The reason I love this parable is because in many ways it gives us a blueprint for our work as a church. It tells us of our limitations and gives us our confidence.
In the previous parable of the sower, we’re told the seed is the word of God (v14). In the next parable, we have the parable of the mustard seed on the certain growth of the kingdom.
I love the picture given here of the church. In v27, the farmer is up night and day, going to sleep and rising early. Each day, there is the relentless work of sowing the seed. There is the slowness of the whole venture: you put the seed into the ground and at first nothing seems to be happening … but you have to persevere.
I have friends who are farmers. Their days are long, there is always more to do and there is a sense in which the job is never finished. Things often need redoing. There is a rhythm to their weeks and years. Often things happen which are out of their control. Holidays are difficult to manage because the work of the farm never stops. The farmer has to wait and trust. He needs to stick at it and persevere. It is relentless, back breaking, gut wrenching work. So much of the farmer’s life is monotonous.
Jesus tells us this seed that the farmer puts in the ground begins to sprout and grow. Then at the end of v27, we are given one of my favourite lines in all of the gospels: this hardworking farmer sees the growth, ‘and he knows not how’.
He has worked hard and he has begun to see growth, but he cannot tell you how it has happened. He does not understand it.

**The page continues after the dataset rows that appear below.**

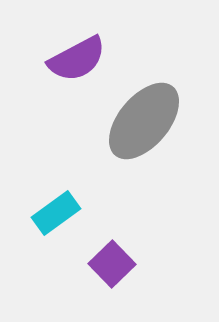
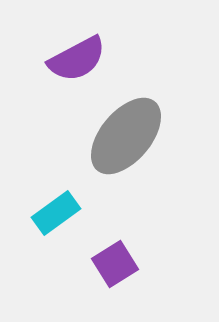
gray ellipse: moved 18 px left, 15 px down
purple square: moved 3 px right; rotated 12 degrees clockwise
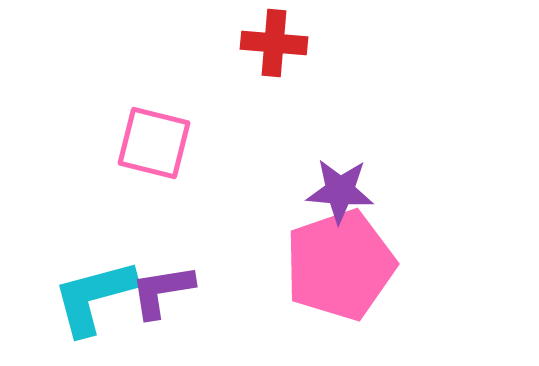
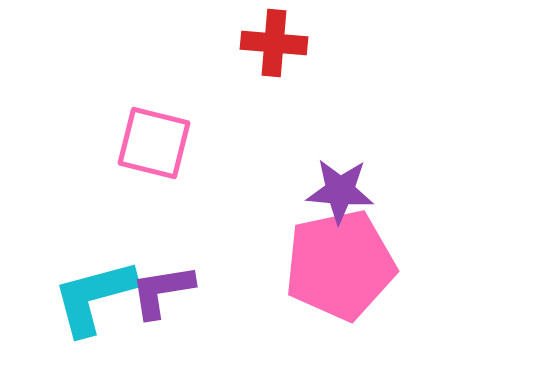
pink pentagon: rotated 7 degrees clockwise
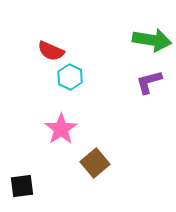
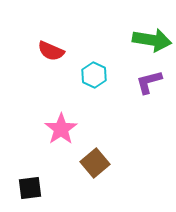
cyan hexagon: moved 24 px right, 2 px up
black square: moved 8 px right, 2 px down
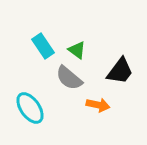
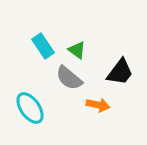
black trapezoid: moved 1 px down
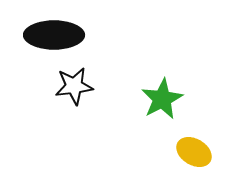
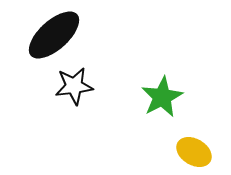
black ellipse: rotated 42 degrees counterclockwise
green star: moved 2 px up
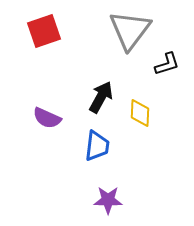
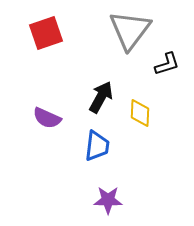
red square: moved 2 px right, 2 px down
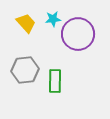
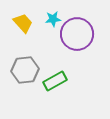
yellow trapezoid: moved 3 px left
purple circle: moved 1 px left
green rectangle: rotated 60 degrees clockwise
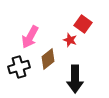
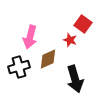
pink arrow: rotated 15 degrees counterclockwise
brown diamond: rotated 15 degrees clockwise
black arrow: rotated 16 degrees counterclockwise
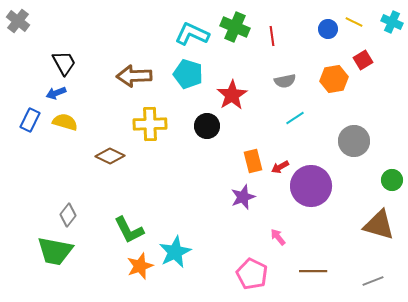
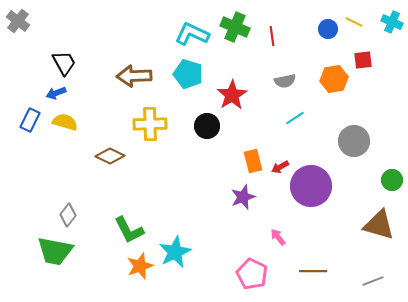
red square: rotated 24 degrees clockwise
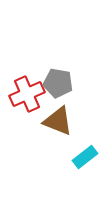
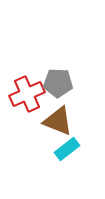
gray pentagon: rotated 8 degrees counterclockwise
cyan rectangle: moved 18 px left, 8 px up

Verse 28 moves on to tell us about the nature of this growth. It is slow and it is gradual, ‘The earth produces by itself, first the blade, then the ear, then the full grain in the ear.’ The farmer doesn’t get up one morning and there is a full blown grain harvest. The slowness of growth would be frustrating at times. Different years, with different weather conditions, means growth is not uniform.